*Problem requirements:* The records below are to be set down again exactly, with the pictures left out.

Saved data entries
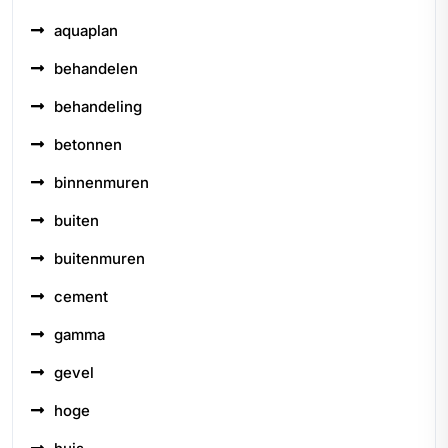
aquaplan
behandelen
behandeling
betonnen
binnenmuren
buiten
buitenmuren
cement
gamma
gevel
hoge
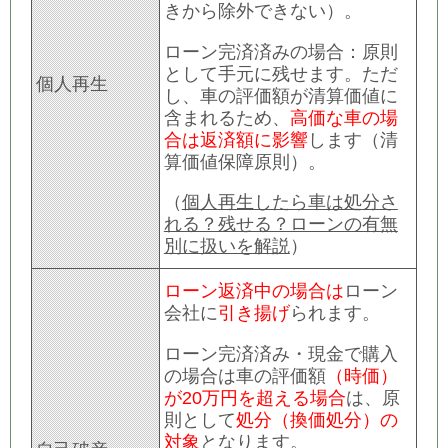
きから除外できない）。
ローン完済済みの場合：原則
として手元に残せます。ただ
個人再生
し、車の評価額が清算価値に
含まれるため、
高価な車の場
合は返済額に影響
します（清
算価値保障原則）。
（
個人再生したら車は処分さ
れる？残せる？ローンの有無
別に扱いを解説
）
ローン返済中の場合は
ローン
会社に
引き揚げ
られます。
ローン完済済み・現金で購入
の場合は車の評価額
（時価）
が20万円を超える場合
は、原
則として
処分（換価処分）の
対象
となります。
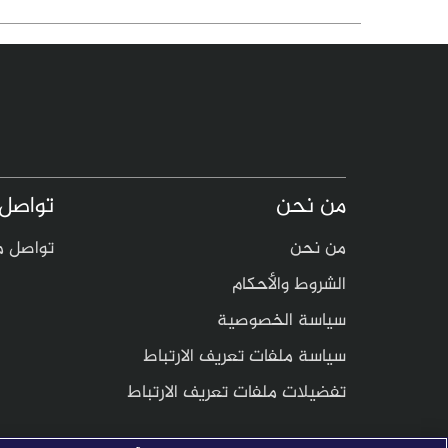
من نحن
تواصل 
من نحن
تواصل م
الشروط والأحكام
سياسة الخصوصية
سياسة ملفات تعريف الارتباط
تفضيلات ملفات تعريف الارتباط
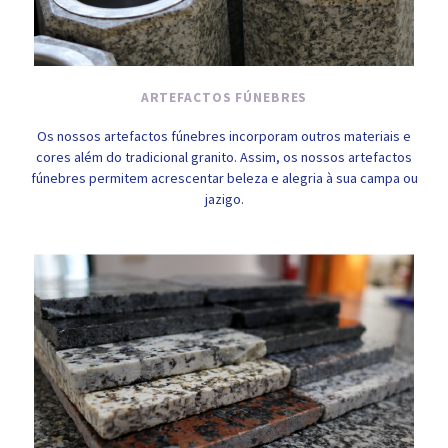
ARTEFACTOS FÚNEBRES
Os nossos artefactos fúnebres incorporam outros materiais e
cores além do tradicional granito. Assim, os nossos artefactos
fúnebres permitem acrescentar beleza e alegria à sua campa ou
jazigo.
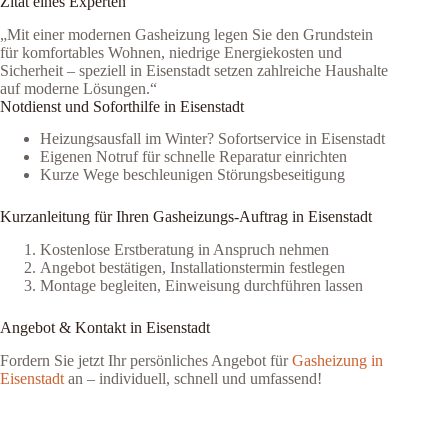
Zitat eines Experten
„Mit einer modernen Gasheizung legen Sie den Grundstein
für komfortables Wohnen, niedrige Energiekosten und
Sicherheit – speziell in Eisenstadt setzen zahlreiche Haushalte
auf moderne Lösungen.“
Notdienst und Soforthilfe in Eisenstadt
Heizungsausfall im Winter? Sofortservice in Eisenstadt
Eigenen Notruf für schnelle Reparatur einrichten
Kurze Wege beschleunigen Störungsbeseitigung
Kurzanleitung für Ihren Gasheizungs-Auftrag in Eisenstadt
Kostenlose Erstberatung in Anspruch nehmen
Angebot bestätigen, Installationstermin festlegen
Montage begleiten, Einweisung durchführen lassen
Angebot & Kontakt in Eisenstadt
Fordern Sie jetzt Ihr persönliches Angebot für
Gasheizung in
Eisenstadt
an – individuell, schnell und umfassend!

*Solution for this problem:*
aquaplan
behandelen
behandeling
betonnen
binnenmuren
buiten
buitenmuren
cement
gamma
gevel
hoge
きから除外できない）。
ローン完済済みの場合：原則
として手元に残せます。ただ
個人再生
し、車の評価額が清算価値に
含まれるため、
高価な車の場
合は返済額に影響
します（清
算価値保障原則）。
（
個人再生したら車は処分さ
れる？残せる？ローンの有無
別に扱いを解説
）
ローン返済中の場合は
ローン
会社に
引き揚げ
られます。
ローン完済済み・現金で購入
の場合は車の評価額
（時価）
が20万円を超える場合
は、原
則として
処分（換価処分）の
対象
となります。
من نحن
تواصل 
من نحن
تواصل م
الشروط والأحكام
سياسة الخصوصية
سياسة ملفات تعريف الارتباط
تفضيلات ملفات تعريف الارتباط
ARTEFACTOS FÚNEBRES
Os nossos artefactos fúnebres incorporam outros materiais e
cores além do tradicional granito. Assim, os nossos artefactos
fúnebres permitem acrescentar beleza e alegria à sua campa ou
jazigo.
Zitat eines Experten
„Mit einer modernen Gasheizung legen Sie den Grundstein
für komfortables Wohnen, niedrige Energiekosten und
Sicherheit – speziell in Eisenstadt setzen zahlreiche Haushalte
auf moderne Lösungen.“
Notdienst und Soforthilfe in Eisenstadt
Heizungsausfall im Winter? Sofortservice in Eisenstadt
Eigenen Notruf für schnelle Reparatur einrichten
Kurze Wege beschleunigen Störungsbeseitigung
Kurzanleitung für Ihren Gasheizungs-Auftrag in Eisenstadt
Kostenlose Erstberatung in Anspruch nehmen
Angebot bestätigen, Installationstermin festlegen
Montage begleiten, Einweisung durchführen lassen
Angebot & Kontakt in Eisenstadt
Fordern Sie jetzt Ihr persönliches Angebot für
Gasheizung in
Eisenstadt
an – individuell, schnell und umfassend!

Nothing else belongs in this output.